Accumulating evidences have demonstrated that dsRNA can be released as a DAMP by damaged cells or a PAMP by invading viruses to initiate host immune activation. We and others have shown that dsRNA released by tissue damage activates and TLR3 and it is required for normal inflammation or skin regeneration (30, 65). Viral dsRNA or endogenous dsRNA (such as U1 RNA) released upon injury acts on keratinocytes through the mitochondrial MAVS pathway to produce IFNβ, leading to adaptive immune activation (2, 31, 66). Skin injury or infection strongly induces the expression of cathelicidin antimicrobial peptide expression in KCs (2, 67), and LL37 (the α-helical polypeptide derived from cathelicidin) forms pro-inflammatory nanocrystalline complex with dsRNA that potentiates pattern recognition receptor clustering and immune amplification (2, 68). Together these recent evidences have shown that dsRNA released upon infection or injury may synergize with the host antimicrobial peptide to initiate the autoimmune activation in psoriasis, and this dsRNA immune response in keratinocytes may explain the Koebner phenomenon and why viral infection and wounding triggers psoriasis.

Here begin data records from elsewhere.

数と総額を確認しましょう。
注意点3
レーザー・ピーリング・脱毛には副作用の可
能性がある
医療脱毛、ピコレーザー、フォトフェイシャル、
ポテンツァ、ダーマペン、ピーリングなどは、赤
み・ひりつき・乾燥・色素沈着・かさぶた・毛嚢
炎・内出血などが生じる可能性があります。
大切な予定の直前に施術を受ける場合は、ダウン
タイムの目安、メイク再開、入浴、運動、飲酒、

Targeted Therapies for Psoriasis: Current Status and Future Developments

Psoriasis is not just a T cell mediated disease. New biological drugs targeting the TNF/IL-23/IL-17 pathways have shown to be safe and efficacious in recent psoriasis clinical trials (9, 19, 20). However, potential problems including lack of long term efficacy and rapid regain of psoriasis upon drug removal (22, 23, 25) suggest that inhibiting T cell activation is only effective to alleviate the disease symptoms but it cannot cure the disease. If the initiating factors such as type 1 IFNs are still active, and these factors can quickly re-initiate the inflammatory cascade and reactivate pathogenic T cells upon withdrawal of the T cell targeted therapy. In addition, studies has suggested that cytokines including type 1 IFNs, TNF, and IL17, are interwoven, and each of these cytokines is the cornerstones of an inflammatory triangle that drives the development and maintenance of psoriasis (69). Targeting one of these cytokines may affect the others. For example, patents treated with TNF blocking agents sometimes develop paradoxical psoriasis and this is resulted from an overproduction of IFNα from pDCs upon TNF inhibition (70–72). Together, these clinical observations indicate that inhibiting activation of the innate immune system of KCs or pDCs that initiates the autoimmune cascade may be needed in addition to targeted T cell therapy to prevent reoccurrence of the disease upon drug withdrawal. Targeting MAVS orTLR3 in KC to prevent IFNβ production from the skin epidermis is of great potential for future targeted therapy development to treat psoriasis.

Conclusion

Located at the skin surface, keratinocytes are constantly exposed to a variety of stimuli, and can secrete an array of cytokines, which function as secondary messengers connecting the innate immune with adaptive immune system. Type 1 IFNs, which are the essential mediator of autoimmunity and antivirus host defense, have emerged as an important initiating element in the immunopathology of autoimmune cascade and psoriasis. In contrast to dermal pDC which produce IFNα in response to ssRNA or DNA, keratinocytes express high levels of MAVS and TLR3 and therefore can sense self-dsRNA in the presence of antimicrobial peptide and to produce IFNβ. Production of Type 1 IFNs from these innate immune cells upon skin injury may explain the Koebner phenomenon, and this may also explain psoriasis triggered by other factors such as bacterial or viral infections as RNA or DNA released from pathogens will activate similar innate immune response. Future studies will be needed to develop targeted therapy to block the innate immune activation of these PRRs in keratinocytes, which may result in more sustainable interventions to treat psoriasis in addition to current T cell targeted therapies.

Author Contributions

The author confirms being the sole contributor of this work and has approved it for publication.

Conflict of Interest Statement

The author declares that the research was conducted in the absence of any commercial or financial relationships that could be construed as a potential conflict of interest.